Conservation in slow motion
Could a tortoise help Mauritius win a conservation race (3 minute preview, 7 minute read)
Every morning, as my dog Donna sniffs the latest smells at my local park, I walk past a couple of young horoeka, or lancewood, trees. Their narrow, brown leaves hang downwards, as if the plant is wilting. Even at the peak of health, a young lancewood looks half-dead. Eventually, the lancewood grows adult leaves, which are bright green and bear little resemblance to the leaves of the young plant. But it won’t do that until it’s a couple of metres tall at least.
One theory for the two different leaf types is that they’re an adaptation to moa browsing. In the forest, the leaves of a juvenile lancewood are hard to spot, and don’t look very nutritious if you do manage to spot them. There are other theories, but I like the moa theory because it fits with the lancewood’s cousins in Mauritius, which have the same habit.
I first met lancewood’s Mauritian cousins on an island called Île aux Aigrettes. It’s about the size of Matiu/ Somes Island in Wellington Harbour, just 26 hectares. But it’s crucially important for conservation in Mauritius, because it’s one of very few predator-free nature reserves. While I was in Mauritius, one of my jobs as a ‘volunteer consultant’ was to review the weed control which had been done on the island over the previous 20 years and draft a new weed management strategy. To do that, I needed to spend time on the island, and I was lucky enough to spend a couple of weeks there.
Île aux Aigrettes is not, at first glance, the most appealing place. It’s just under a kilometre off a couple of lovely white-sand beaches in the south-east of Mauritius, surrounded by turquoise water and coral reefs. But the island itself is a lump of jagged, razor-sharp coral rock. There’s not a grain of sand in sight. At the end of my working day, I used to snorkel around the island, but the only way to get in and out of the water was from the concrete jetty.
During World War Two, the British had a military base on Île aux Aigrettes. Despite their efforts, some of the native forest was still surviving when it became a nature reserve in 1965. Human occupation left a legacy of feral cats, rats and shrews, and as well as a lot of weeds; the cats and rats were eradicated, and the critically engangered pink pigeon was introduced to the island. The shrews remained – although there have been various attempts, nobody had yet worked out how to eradicate them. At the time I visited, there were also still plenty of weeds.

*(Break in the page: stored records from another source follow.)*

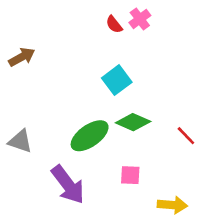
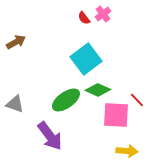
cyan square: (117, 80) -> (86, 59), size x1.4
pink square: (130, 175) -> (116, 115), moved, size x1.8

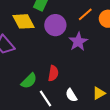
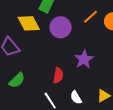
purple star: (78, 42) -> (84, 59), moved
green semicircle: (29, 81) -> (17, 80), moved

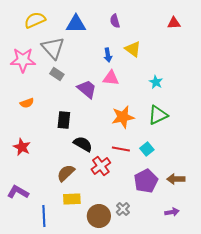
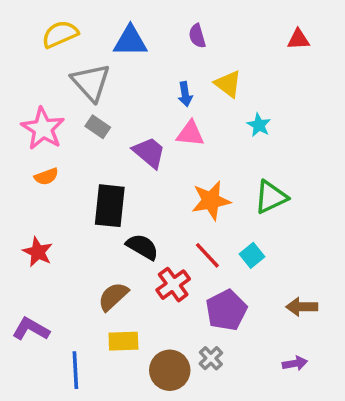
pink star: (23, 60) -> (43, 128), moved, turned 30
cyan star: (156, 82) -> (259, 125), moved
black rectangle: (64, 120) -> (110, 206), size x1.4
red line: (121, 149) -> (207, 255), turned 36
purple pentagon: (146, 181) -> (226, 310), moved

The forest canopy on Île aux Aigrettes was dominated by one of the Mauritian species of ebony, and in the undergrowth was a species related to New Zealand’s lancewood, known by Mauritians bwa de boeuf, which means “beef tree”. There was another familiar tree too, known as bwa de rat, which I recognised as a close cousin of New Zealand’s Coprosma species. Nobody ever explained to me what these trees had to do with beef or rats. Both of them were small trees which had different leaves in their juvenile and adult forms. Bwa de rat was particularly lovely in its juvenile form – the leaves were mottled in green and yellow, with a red stripe down the middle. Once they reached a little over a metre tall, they converted to their adult leaves, which were simply green.
The theory about both bwa de rat and bwa de boeuf is that the leaf patterns on the juvenile foliage made them hard for the main browsing species – giant tortoises – to see. The adult foliage is produced at a height just above where a tortoise can reach. It makes an interesting contrast with the lancewood, which is twice as tall before it produces adult foliage, just high enough to avoid the beak of a moa.
Just like New Zealand, Mauritius never had any native mammals except bats. Its browsing animals were giant, flightless pigeons, known as dodos, and giant tortoises. The dodo, of course, became an icon of extinction, giving us the saying “as dead as a dodo”. The Mauritian species of giant tortoises went the same way.